Freeze next_dagrun_* for paused Dags to stop misleading API drift#66914
1fanwang wants to merge 3 commits into
apache:mainfrom
1fanwang:fix/skip-calculate-dagrun-fields-for-paused-dags

Conversation

@1fanwang
Copy link
Copy Markdown
Contributor

@1fanwang 1fanwang commented May 14, 2026

Picking up where #66552 left off.
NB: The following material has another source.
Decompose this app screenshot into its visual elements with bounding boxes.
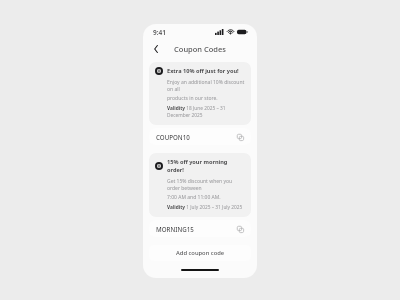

That PR hid the drifting Next Run timestamp in three UI surfaces; #66907 (filed off the back of it) showed the same drift is still served verbatim by the REST API and is being recomputed every parse cycle on the scheduler side. This PR closes both surfaces by stopping the drift at the source.

What changes

DagModel.calculate_dagrun_date_fields now short-circuits when self.is_paused is True. The scheduler still calls it every parse cycle for every Dag (no caller-side change needed), but on a paused Dag it returns immediately without touching any field. The values therefore stay frozen at whatever they were the last time the Dag was unpaused.

The previous "fire the missed interval immediately on unpause" semantics relied on the recompute running every cycle — so unpause flips is_paused=False and the next parse cycle already had a fresh value. With drift gone, the unpause path needs an explicit nudge. New helper DagModel.recompute_next_dagrun_fields_after_unpause(session=...) does one fresh recompute: looks up the latest SerializedDagModel, the most recent non-manual DagRun, and delegates back to calculate_dagrun_date_fields. Wired into the three unpause sites:

  • PATCH /api/v2/dags/{dag_id} — single-Dag unpause path
  • PATCH /api/v2/dags — bulk-unpause path (per-row, only the rows that actually transitioned)
  • airflow dags unpause CLI — _update_is_paused helper

The helper is a no-op if the Dag is still paused and a no-op if no serialized Dag exists yet (the next parse cycle will populate it).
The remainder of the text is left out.